▸ ENTRIES SUPPLIED:
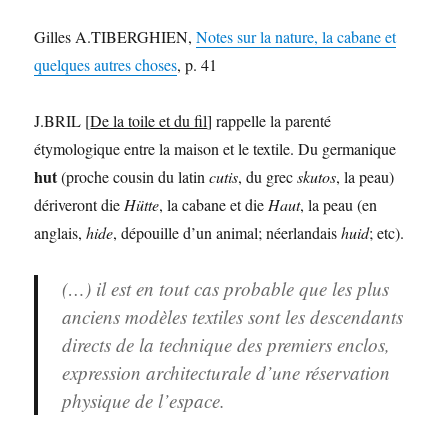
Gilles A.TIBERGHIEN,
Notes sur la nature, la cabane et
quelques autres choses
, p. 41
J.BRIL [
De la toile et du fil
] rappelle la parenté
étymologique entre la maison et le textile. Du germanique
hut
(proche cousin du latin
cutis
, du grec
skutos
, la peau)
dériveront die
Hütte
, la cabane et die
Haut
, la peau (en
anglais,
hide
, dépouille d’un animal; néerlandais
huid
; etc).
(…) il est en tout cas probable que les plus
anciens modèles textiles sont les descendants
directs de la technique des premiers enclos,
expression architecturale d’une réservation
physique de l’espace.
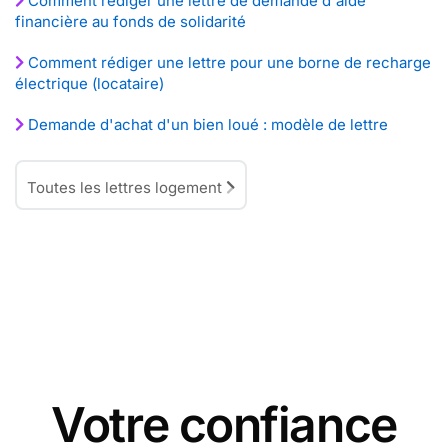
Comment rédiger une lettre de demande d'aide
financière au fonds de solidarité
Comment rédiger une lettre pour une borne de recharge
électrique (locataire)
Demande d'achat d'un bien loué : modèle de lettre
Toutes les lettres logement
Votre confiance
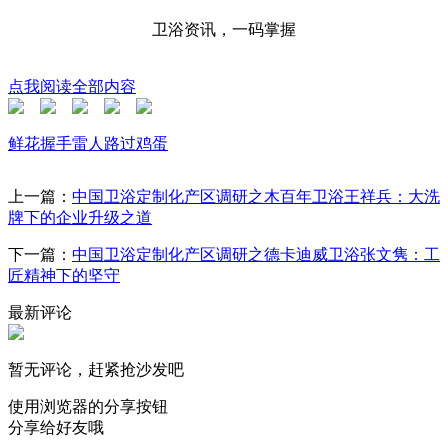
卫浴资讯，一码掌握
点我阅读全部内容
鲜花
握手
雷人
路过
鸡蛋
上一篇：
中国卫浴定制化产区调研之木百年卫浴王祥兵：大洗
牌下的企业升级之道
下一篇：
中国卫浴定制化产区调研之德卡迪威卫浴张文隽：工
匠精神下的坚守
最新评论
暂无评论，赶紧抢沙发吧
使用浏览器的分享按钮
分享给好友哦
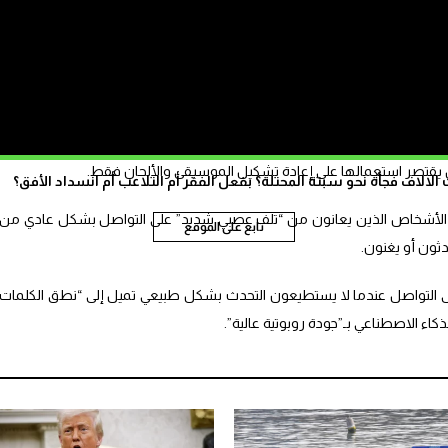
journals.pl
” إلى أن الذكاء الاصطناعي أصبح “قويا بما يكفي لإعادة بناء مقاطع
 يمكن أن تمتد إلى أبعد من ذلك بكثير إلى درجة قد تصل حد “فك تشفير الأفكار
ن يقتصر استعمالها على إعادة تشكيل الموسيقى والألحان فقط.
الاف فجأة نحو سبتة المحتلة؟ بفعل الفقر أم التلاعب أم انسداد الأفق؟
الأشخاص الذين يعانون من “تلف عصبي شديد” على التواصل بشكل عادي من
تابع على الموقع
دثون أو يغنون.
ى التواصل عندما لا يستطيعون التحدث بشكل طبيعي تميل إلى “نطق الكلمات
كاء الاصطناعي بـ”جودة روبوتية عالية”.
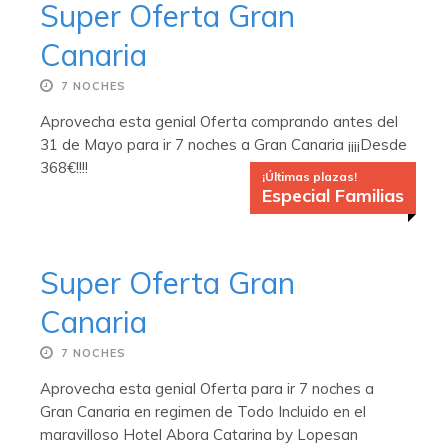
Super Oferta Gran
Canaria
7 NOCHES
Aprovecha esta genial Oferta comprando antes del
31 de Mayo para ir 7 noches a Gran Canaria ¡¡¡¡Desde
368€!!!!
¡Últimas plazas!
Especial Familias
Super Oferta Gran
Canaria
7 NOCHES
Aprovecha esta genial Oferta para ir 7 noches a
Gran Canaria en regimen de Todo Incluido en el
maravilloso Hotel Abora Catarina by Lopesan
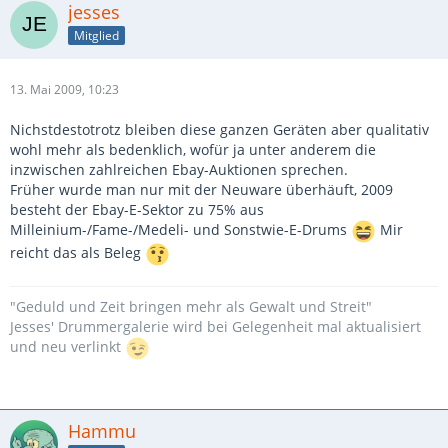
jesses
Mitglied
13. Mai 2009, 10:23
Nichstdestotrotz bleiben diese ganzen Geräten aber qualitativ
wohl mehr als bedenklich, wofür ja unter anderem die
inzwischen zahlreichen Ebay-Auktionen sprechen.
Früher wurde man nur mit der Neuware überhäuft, 2009
besteht der Ebay-E-Sektor zu 75% aus
Milleinium-/Fame-/Medeli- und Sonstwie-E-Drums
Mir
reicht das als Beleg
"Geduld und Zeit bringen mehr als Gewalt und Streit"
Jesses' Drummergalerie wird bei Gelegenheit mal aktualisiert
und neu verlinkt
Hammu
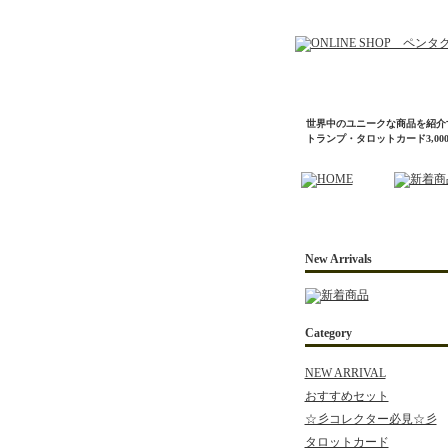
世界中のユニークな商品を紹介
トランプ・タロットカード3,0
New Arrivals
Category
NEW ARRIVAL
おすすめセット
☆彡コレクター必見☆彡
タロットカード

▸ HOW TO COMPLETE THIS TASK:
Copy every line that includes the string "esta" from the material above.

▸ ANSWER SECTION:
Aprovecha esta genial Oferta comprando antes del
Aprovecha esta genial Oferta para ir 7 noches a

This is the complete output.